Edie deleted the last sentence and then did away with
the hands-on molding
bit, thinking also too corny.

Let Mary Ann go, she told herself. It’ll be easy without Mary Ann around. She should never have put her in the story. She packed Mary Ann and her daughter up. Elizabeth watched as they drove off in a U-Haul. The dog’s head hung out the window, looking toward the future. After they were gone, Don showed up and comforted Elizabeth.

Edie stalled and made more coffee. She could hardly believe she was missing Mary Ann with her blazing blue eyes and blondish hair, as if she’d been her best friend.

After several more pages of Don wooing Elizabeth, Don turned into a scoundrel with a real wife and a child in Chicago. Elizabeth had accidentally read an e-mail he’d stupidly sent on her computer. She called Mary Ann.

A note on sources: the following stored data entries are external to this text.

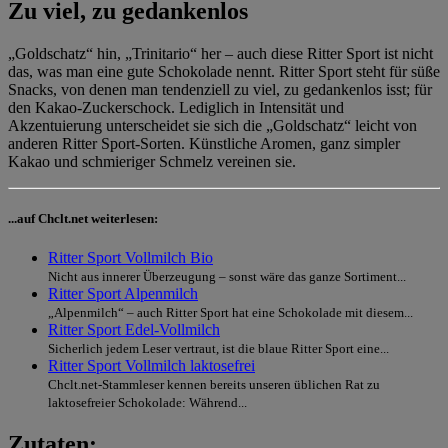
Zu viel, zu gedankenlos
„Goldschatz“ hin, „Trinitario“ her – auch diese Ritter Sport ist nicht
das, was man eine gute Schokolade nennt. Ritter Sport steht für süße
Snacks, von denen man tendenziell zu viel, zu gedankenlos isst; für
den Kakao-Zuckerschock. Lediglich in Intensität und
Akzentuierung unterscheidet sie sich die „Goldschatz“ leicht von
anderen Ritter Sport-Sorten. Künstliche Aromen, ganz simpler
Kakao und schmieriger Schmelz vereinen sie.
...auf Chclt.net weiterlesen:
Ritter Sport Vollmilch Bio
Nicht aus innerer Überzeugung – sonst wäre das ganze Sortiment...
Ritter Sport Alpenmilch
„Alpenmilch“ – auch Ritter Sport hat eine Schokolade mit diesem...
Ritter Sport Edel-Vollmilch
Sicherlich jedem Leser vertraut, ist die blaue Ritter Sport eine...
Ritter Sport Vollmilch laktosefrei
Chclt.net-Stammleser kennen bereits unseren üblichen Rat zu
laktosefreier Schokolade: Während...
Zutaten:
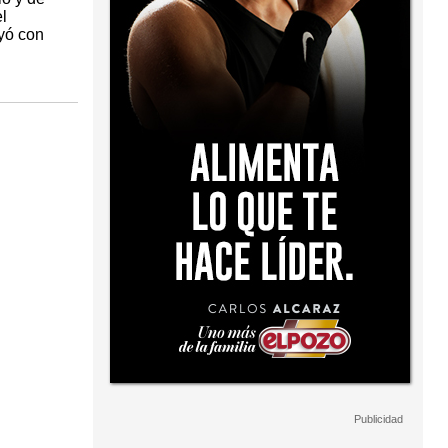
l
yó con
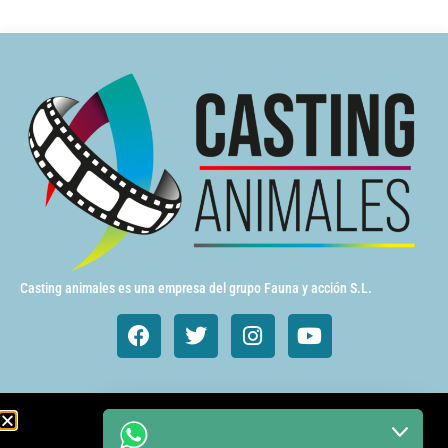
Casting animales es una empresa del grupo Fauna y acción S.L.
Animales de cine y TV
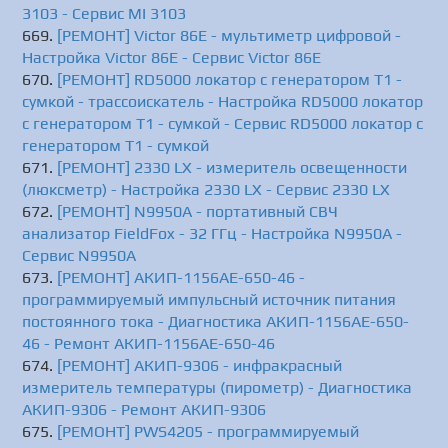
3103 - Сервис MI 3103
[РЕМОНТ] Victor 86E - мультиметр цифровой -
Настройка Victor 86E - Сервис Victor 86E
[РЕМОНТ] RD5000 локатор с генератором T1 -
сумкой - трассоискатель - Настройка RD5000 локатор
с генератором T1 - сумкой - Сервис RD5000 локатор с
генератором T1 - сумкой
[РЕМОНТ] 2330 LX - измеритель освещенности
(люксметр) - Настройка 2330 LX - Сервис 2330 LX
[РЕМОНТ] N9950A - портативный СВЧ
анализатор FieldFox - 32 ГГц - Настройка N9950A -
Сервис N9950A
[РЕМОНТ] АКИП-1156АЕ-650-46 -
программируемый импульсный источник питания
постоянного тока - Диагностика АКИП-1156АЕ-650-
46 - Ремонт АКИП-1156АЕ-650-46
[РЕМОНТ] АКИП-9306 - инфракрасный
измеритель температуры (пирометр) - Диагностика
АКИП-9306 - Ремонт АКИП-9306
[РЕМОНТ] PWS4205 - программируемый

Edie got up and walked around the house. She’d have to invent another hero, one she liked better.  She decided to transform the neighbor, to whose door she’d sent Don, the one who owned an auto shop. She’d have to go back and bring him to life. He would be an unassuming man, one who respected Elizabeth’s independence.

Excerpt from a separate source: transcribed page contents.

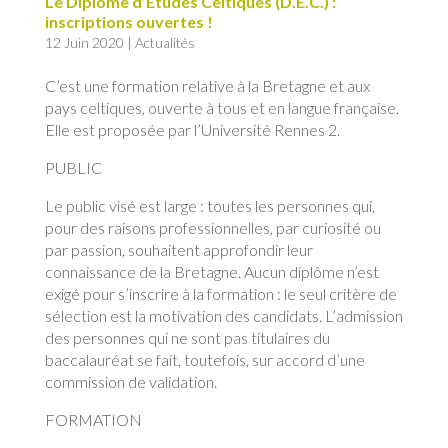
Le Diplôme d’Etudes Celtiques (D.E.C.) :
inscriptions ouvertes !
12 Juin 2020
|
Actualités
C’est une formation relative à la Bretagne et aux
pays celtiques, ouverte à tous et en langue française.
Elle est proposée par l’Université Rennes 2.
PUBLIC
Le public visé est large : toutes les personnes qui,
pour des raisons professionnelles, par curiosité ou
par passion, souhaitent approfondir leur
connaissance de la Bretagne. Aucun diplôme n’est
exigé pour s’inscrire à la formation : le seul critère de
sélection est la motivation des candidats. L’admission
des personnes qui ne sont pas titulaires du
baccalauréat se fait, toutefois, sur accord d’une
commission de validation.
FORMATION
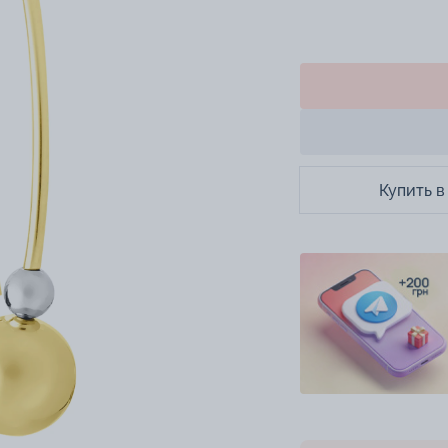
Купить в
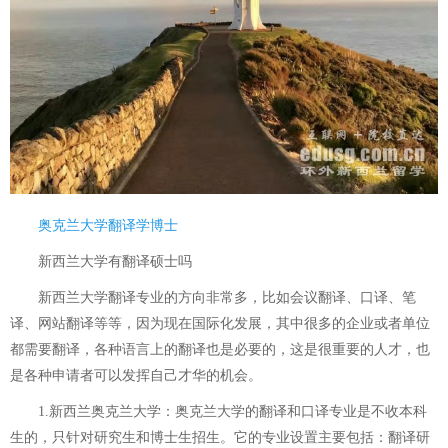
奥克兰大学翻译学博士
新西兰大学有翻译硕士吗
新西兰大学翻译专业的方向非常多，比如会议翻译、口译、笔
译、网站翻译等等，因为现在国际化发展，其中很多的企业或者单位
都需要翻译，各种语言上的翻译也是必要的，这是很重要的人才，也
是各种申请者可以发挥自己才华的机会。
1.新西兰奥克兰大学：奥克兰大学的翻译和口译专业是不收本科
生的，只针对研究生和博士生招生。它的专业设置主要包括：翻译研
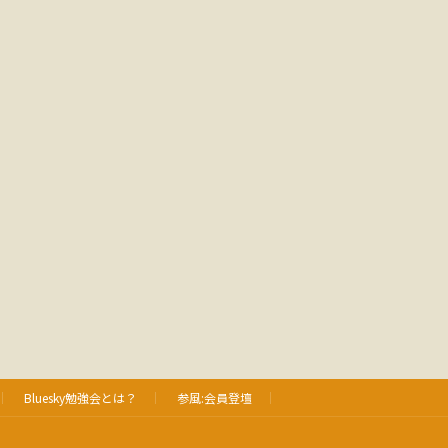
Bluesky勉強会とは？
参風:会員登壇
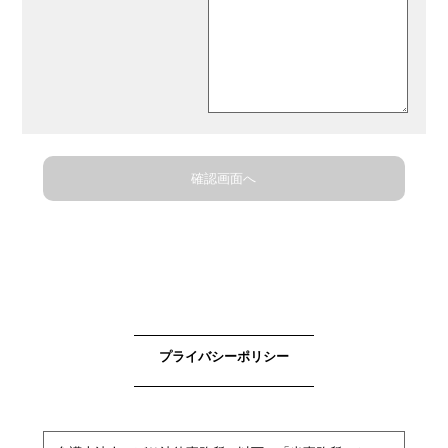
確認画面へ
プライバシーポリシー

Her cell rang. She seldom answered when she was working, and she let the call roll into voice mail without even glancing at the display. Later, when she listened to her messages, Claire’s voice electrified her.

“Call me.”

Just like Claire to give her an order and just like her to obey it, she thought, as she returned the call. “You phoned?”

Claire said. “Why don’t you phone?”

“Because I’m busy. I’m working. Aren’t you?”

“Look outside. It’s dark.”

“What is it you want, Claire?” she asked, tired of the caustic tone.

“I thought we had something special, but apparently not.”

Her heart was pounding annoyingly in her ears. “If you want to do threesomes, you’ll have to find someone else.”

Claire’s harsh laugh startled her. “Is that all that’s wrong?”

Irritated, she said, “No, that’s not all. It seems as if all you want from me is sex.”

Silence. Then, “You don’t like sex with me?”

Edie sighed. She was sweating. The trouble was she loved sex with Claire. “I do,” she admitted.

This time Claire’s laugh was real. “Come here and show me how much.”

“I have a deadline to meet.”

“I’ll make it worthwhile.”

“I work during the week.” Of course she could take an afternoon off, but it broke her concentration.

“Come on the weekend.”

“I’m going skiing.”

A silence followed and she pictured Claire pouting, which made her stubborn. “Look, maybe this isn’t a good idea—you and me. I think Janine is the one you want.” There, she’d said it. But the continuing silence made her anxious.

“I’ll see you tomorrow. Wednesdays are best for me.  I’ll be home by three thirty.”

Edie stared at the phone. She wasn’t sure what amazed her more—Claire’s rudeness or her own willingness to put up with it. A tingle of excitement began to dissipate her anger. Tomorrow. She could write in the morning and leave at one. If she were a little late, it would make Claire worry. She let go of her determination to give Claire up and latched onto Lynn’s idea that seeing a lot of Claire would surely cure her.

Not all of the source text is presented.